We present a hierarchical safe auto-taxiing framework to enhance the automated ground operations of multiple unmanned aircraft systems (multi-UAS). The auto-taxiing problem becomes particularly challenging due to (i) unknown disturbances, such as crosswind affecting the aircraft dynamics, (ii) taxiway incursions due to unplanned obstacles, and (iii) spatiotemporal conflicts at the intersections between multiple entry points in the taxiway. To address these issues, we propose a hierarchical framework, i.e., SAFE-TAXI, combining centralized spatiotemporal planning with decentralized MPC-CBF-based control to safely navigate the aircraft through the taxiway while avoiding intersection conflicts and unplanned obstacles (e.g., other aircraft or ground vehicles). Our proposed framework decouples the auto-taxiing problem temporally into conflict resolution and motion planning, respectively. Conflict resolution is handled in a centralized manner by computing conflict-aware reference trajectories for each aircraft. In contrast, safety assurance from unplanned obstacles is handled by an MPC-CBF-based controller implemented in a decentralized manner. We demonstrate the effectiveness of our proposed framework through numerical simulations and experimentally validate it using Night Vapor, a small-scale fixed-wing test platform.

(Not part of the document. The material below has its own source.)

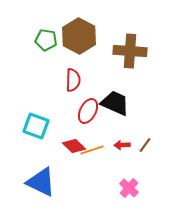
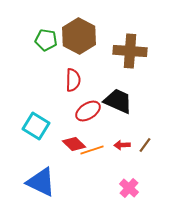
black trapezoid: moved 3 px right, 2 px up
red ellipse: rotated 30 degrees clockwise
cyan square: rotated 12 degrees clockwise
red diamond: moved 2 px up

翻译：本文提出了一种分层式安全自主滑行框架，旨在增强多无人机系统的自动化地面运行能力。自主滑行问题因以下因素而变得尤为复杂：(i) 未知扰动（如侧风对飞机动力学的影响），(ii) 非计划障碍物导致的跑道侵入，以及(iii) 滑行道多个入口交汇处产生的时空冲突。为解决这些问题，我们提出了一个分层框架SAFE-TAXI，它将集中式时空规划与基于模型预测控制-控制屏障函数的分散式控制相结合，使飞机能够在避免交叉口冲突和非计划障碍物（如其他飞机或地面车辆）的同时安全通过滑行道。该框架在时间上将自主滑行问题解耦为冲突消解和运动规划两个层面。冲突消解以集中式方式处理，通过为每架飞机计算冲突感知的参考轨迹实现；而针对非计划障碍物的安全保证，则由以分散式方式实现的基于模型预测控制-控制屏障函数的控制器处理。我们通过数值仿真验证了所提框架的有效性，并利用小型固定翼测试平台Night Vapor进行了实验验证。